The COVID-19 pandemic caused bankruptcies and worker layoffs for oil and gas companies across Colorado. Even before that, the oil and gas industry in aggregate has never had even one year of positive cash flow, and investors are wising up. As a result, companies have begun abandoning their wells and leaving taxpayers with the burden of paying for the capping and closures of these sites.
The state of Colorado currently has over $8 billion in unfunded liable wells. With only 2 percent of these costs accounted for in bonds, Colorado taxpayers are left with billions of dollars in costs that oil and gas companies are not liable to pay.
It is both morally unacceptable and completely unnecessary for the state of Colorado to put this burden on taxpayers. Far more conservative states, such as North Dakota, have stronger bonding requirements than Colorado. Why isn’t Colorado protecting its citizens from the downfalls of this industry like North Dakota is?

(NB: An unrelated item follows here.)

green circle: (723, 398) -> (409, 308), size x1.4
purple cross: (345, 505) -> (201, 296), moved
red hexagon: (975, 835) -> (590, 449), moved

The COGCC (Colorado Oil and Gas Conservation Commission) is beginning its 700 Series rulemaking process to review and update its financial assurance program. Stronger regulations must be enacted that eliminate blanket bonds and require single well bonding at a rate that aligns with the true cost of closing and remediating these wells.
Take action to ensure the citizens of Colorado are not held accountable for these liable wells. Write and call the COGCC (303-894-2100) to urge them to enact stronger bonding requirements for oil and gas drilling in Colorado. Also, participate in the public comment period for the COGCC starting March 31.

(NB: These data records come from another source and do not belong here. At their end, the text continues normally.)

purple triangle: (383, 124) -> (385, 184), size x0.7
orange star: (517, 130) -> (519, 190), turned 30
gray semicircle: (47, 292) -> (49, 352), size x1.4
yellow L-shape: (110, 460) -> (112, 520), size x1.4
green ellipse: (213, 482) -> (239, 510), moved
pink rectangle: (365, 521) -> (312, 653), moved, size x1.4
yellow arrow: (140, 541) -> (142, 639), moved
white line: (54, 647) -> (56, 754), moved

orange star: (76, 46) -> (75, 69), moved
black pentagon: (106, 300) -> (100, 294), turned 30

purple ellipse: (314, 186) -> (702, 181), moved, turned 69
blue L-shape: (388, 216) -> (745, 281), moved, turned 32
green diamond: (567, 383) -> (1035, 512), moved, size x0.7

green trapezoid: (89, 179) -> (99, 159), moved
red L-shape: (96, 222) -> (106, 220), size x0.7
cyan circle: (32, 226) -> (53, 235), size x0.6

Kieran White with 350 Colorado/Boulder
Published in the Boulder Weekly on 3/26/2021
Sample LTE #2:
Colorado must make the oil and gas industry clean up its own mess
The picture Nick Bowlin paints is bleak in his article for High Country News titled “Energy companies have left Colorado with billions of dollars in oil and gas cleanup.”
He reports that cleaning up the nearly 60,000 unplugged wells in our state will cost more than $8 billion and Colorado has collected only 2% of this from the oil and gas industry.

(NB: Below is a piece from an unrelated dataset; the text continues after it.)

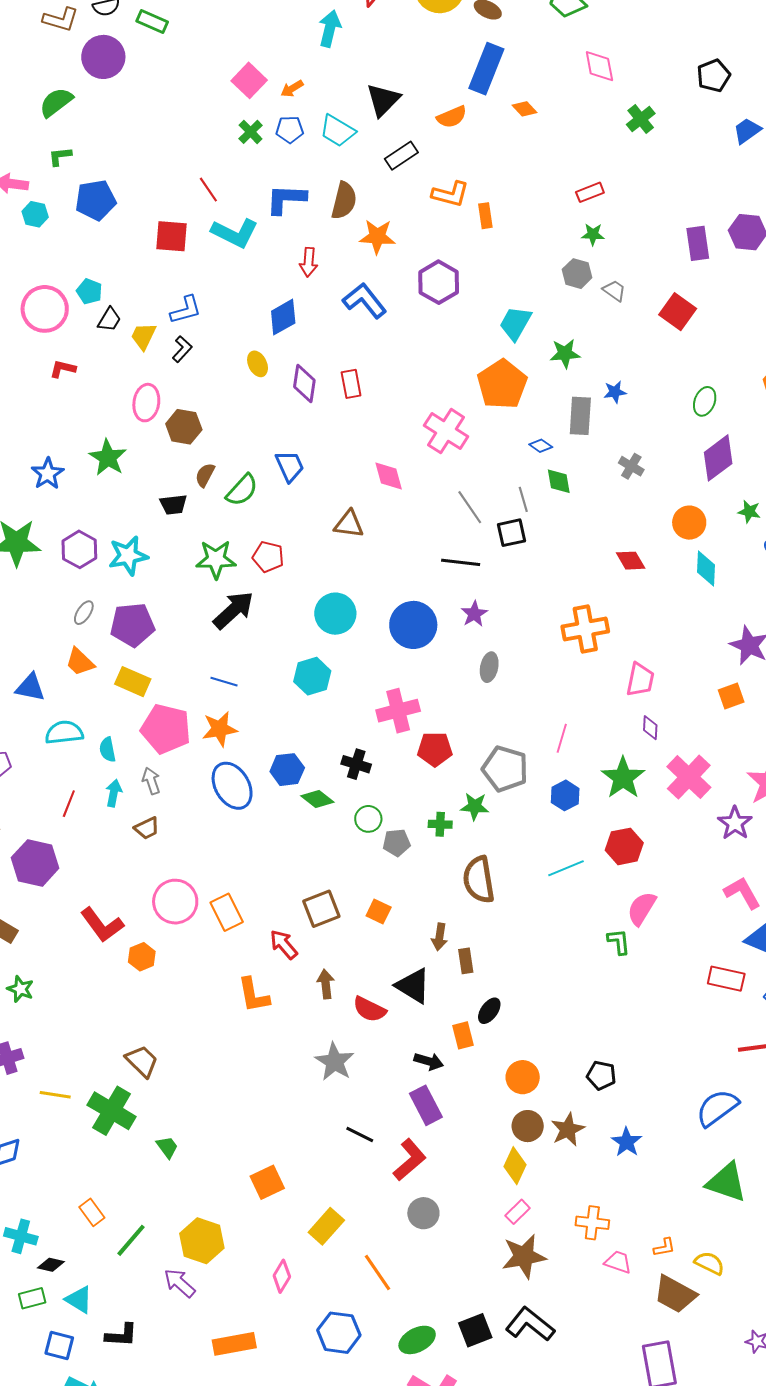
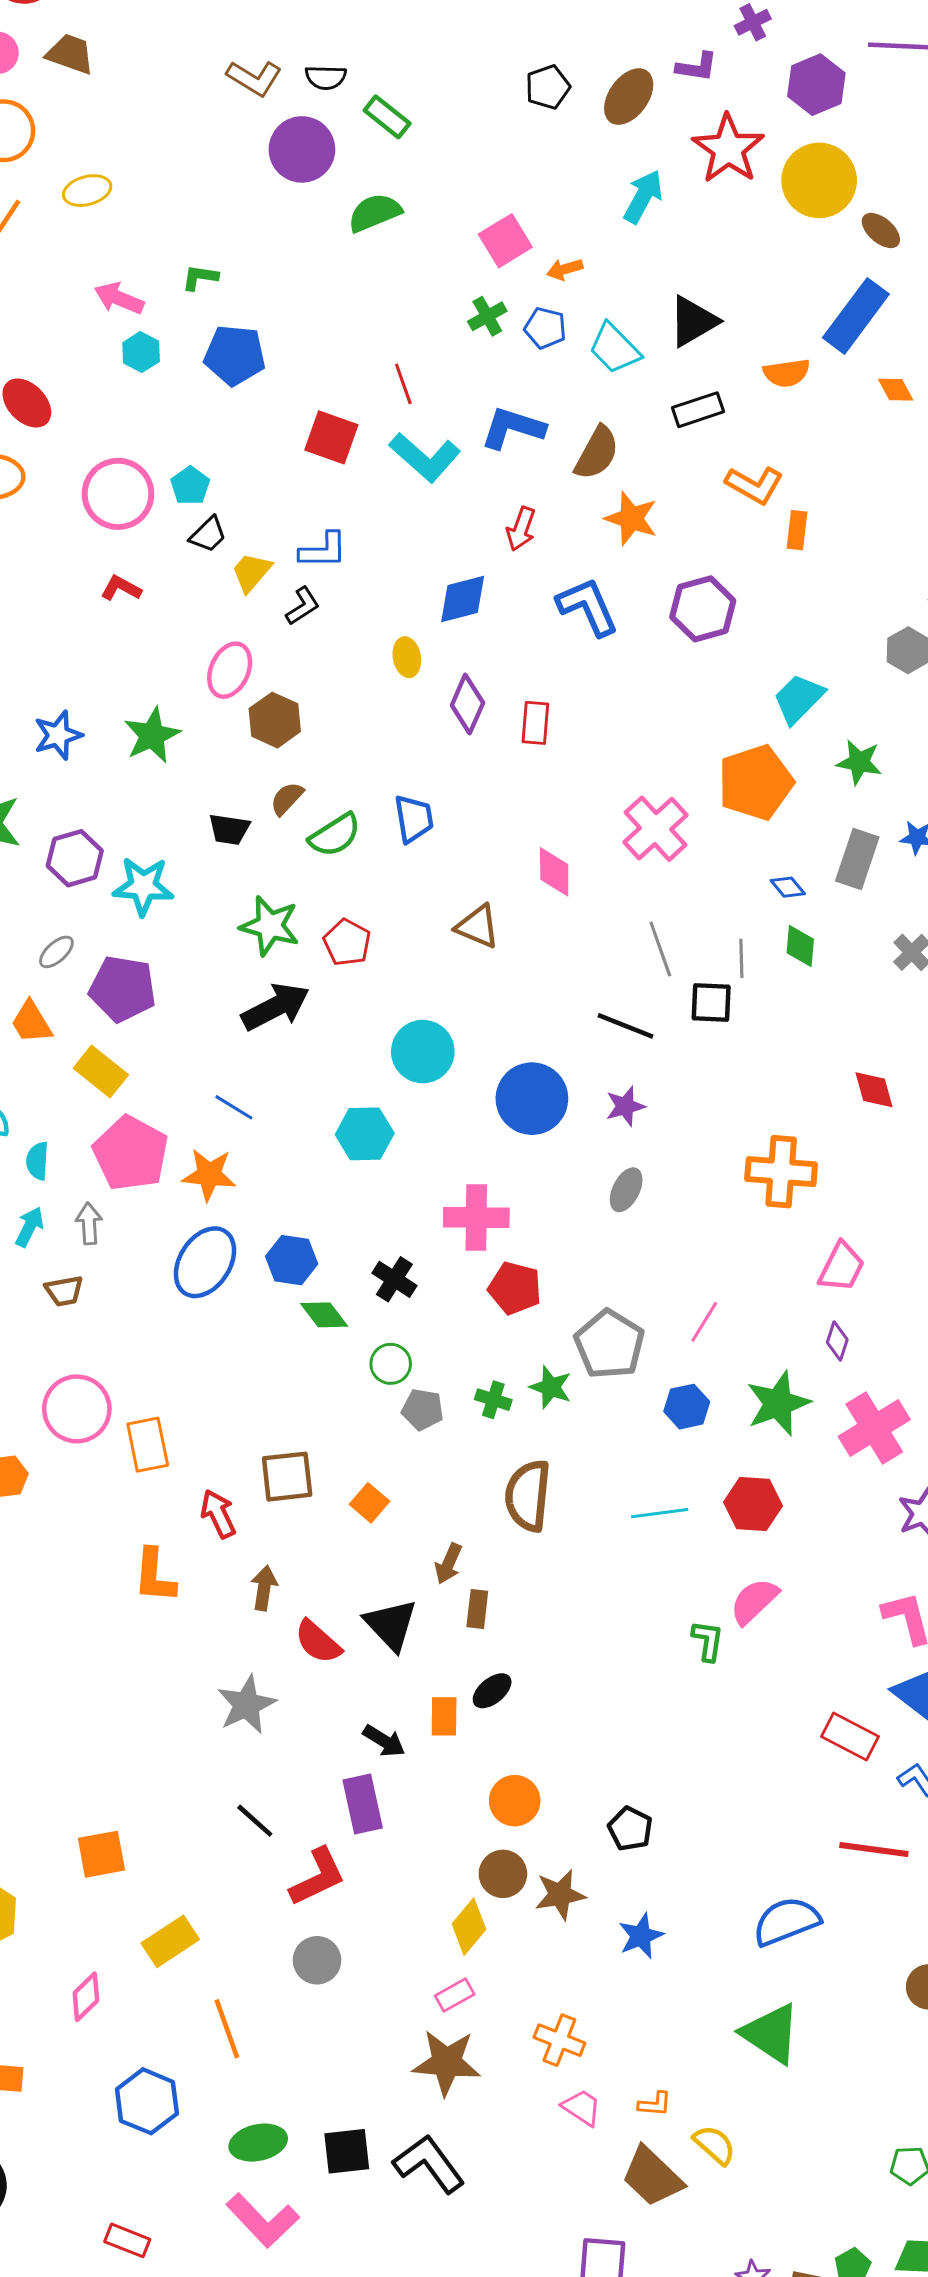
green semicircle: (56, 102) -> (375, 213), moved
blue ellipse: (232, 786) -> (205, 1262), turned 48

Now that the Colorado Oil and Gas Conservation Commission is undertaking a new 700 series rule-making process for financial assurance, it is time to tackle these drastic costs.
Why not cut out the blanket bonds and simply require a bond on each well? Consider following the lead of North Dakota where oil and gas operators are required to pay a $180,000 bond for each well.
If North Dakota can do it, so can Colorado. We need to prevent the drain of billions of dollars from Colorado coffers for cleaning up a mess that is the responsibility of the oil and gas industry.
Ann Jordan, Lakewood
Make oil and gas companies pay clean-up costs
Boulder Weekly has covered the rising cost of plugging oil and gas wells, due to reduced profitability of oil and gas companies (Re: News, “Footing the bill,” June 18, 2020). Claiming a temporary drop in production, oil and gas companies have demanded — and received from Colorado — extremely low and ultimately ineffective bond payments for cleanup of oil and gas wells. This has left Colorado taxpayers with approximately $8.3 billion in unfunded liabilities and put our communities at risk from methane leaks and toxic substances leaching into groundwater.
The COGCC is currently evaluating new financial assurance rules. I would ask fellow citizens to join me in urging the COGCC to require a much higher bond payment per individual well, such as North Dakota’s requirement for oil and gas firms to pay a $180,000 bond per well. If a company cleans up after itself, it can have the money back. If it goes bankrupt or tries to hide from its responsibility, our state will have the money to properly cap the well, ensuring the health and wellbeing of its taxpayers.